Extracted page text data:
══════════
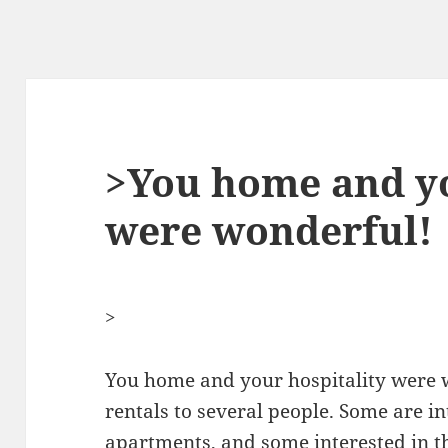
>You home and yo
were wonderful!
>
You home and your hospitality were w
rentals to several people. Some are in
apartments
, and some interested in 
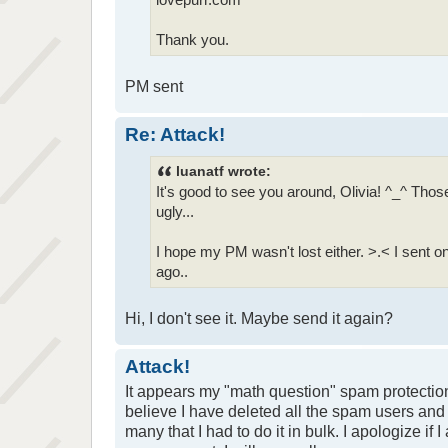
Thank you.
PM sent
Re: Attack!
luanatf wrote:
It's good to see you around, Olivia! ^_^ Th
ugly...
I hope my PM wasn't lost either. >.< I sent
ago..
Hi, I don't see it. Maybe send it again?
Attack!
It appears my "math question" spam protection
believe I have deleted all the spam users and
many that I had to do it in bulk. I apologize if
══════════
Print only these lines, exactly: the one containing "believe I have deleted all the spam users and" and all after it to the end of the entries.

*Response to the exercise*:
believe I have deleted all the spam users and
many that I had to do it in bulk. I apologize if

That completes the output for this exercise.